Transcribed page contents:
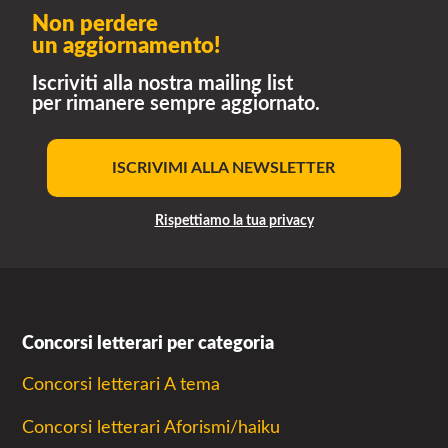
Non perdere
un aggiornamento!
Iscriviti alla nostra mailing list
per rimanere sempre aggiornato.
ISCRIVIMI ALLA NEWSLETTER
Rispettiamo la tua privacy
Concorsi letterari per categoria
Concorsi letterari A tema
Concorsi letterari Aforismi/haiku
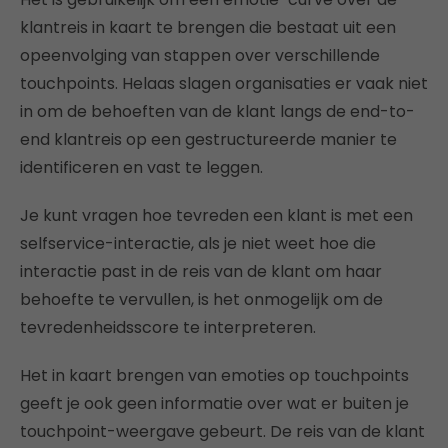
klantreis in kaart te brengen die bestaat uit een
opeenvolging van stappen over verschillende
touchpoints. Helaas slagen organisaties er vaak niet
in om de behoeften van de klant langs de end-to-
end klantreis op een gestructureerde manier te
identificeren en vast te leggen.
Je kunt vragen hoe tevreden een klant is met een
selfservice-interactie, als je niet weet hoe die
interactie past in de reis van de klant om haar
behoefte te vervullen, is het onmogelijk om de
tevredenheidsscore te interpreteren.
Het in kaart brengen van emoties op touchpoints
geeft je ook geen informatie over wat er buiten je
touchpoint-weergave gebeurt. De reis van de klant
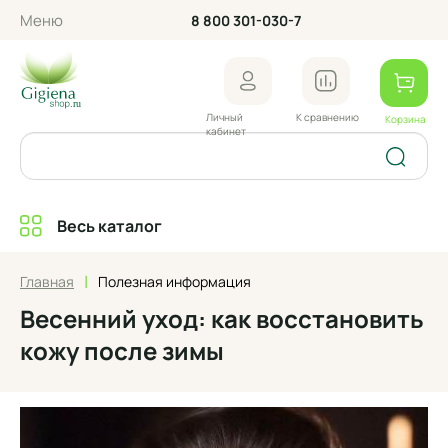
Меню
8 800 301-030-7
Личный
К сравнению
Корзина
кабинет
Весь каталог
|
Главная
Полезная информация
Весенний уход: как восстановить
кожу после зимы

Assignment: Your copy should be the entries retyped exactly, with no images in it.

Result of this task:
Non perdere
un aggiornamento!
Iscriviti alla nostra mailing list
per rimanere sempre aggiornato.
ISCRIVIMI ALLA NEWSLETTER
Rispettiamo la tua privacy
Concorsi letterari per categoria
Concorsi letterari A tema
Concorsi letterari Aforismi/haiku
klantreis in kaart te brengen die bestaat uit een
opeenvolging van stappen over verschillende
touchpoints. Helaas slagen organisaties er vaak niet
in om de behoeften van de klant langs de end-to-
end klantreis op een gestructureerde manier te
identificeren en vast te leggen.
Je kunt vragen hoe tevreden een klant is met een
selfservice-interactie, als je niet weet hoe die
interactie past in de reis van de klant om haar
behoefte te vervullen, is het onmogelijk om de
tevredenheidsscore te interpreteren.
Het in kaart brengen van emoties op touchpoints
geeft je ook geen informatie over wat er buiten je
touchpoint-weergave gebeurt. De reis van de klant
Меню
8 800 301-030-7
Личный
К сравнению
Корзина
кабинет
Весь каталог
|
Главная
Полезная информация
Весенний уход: как восстановить
кожу после зимы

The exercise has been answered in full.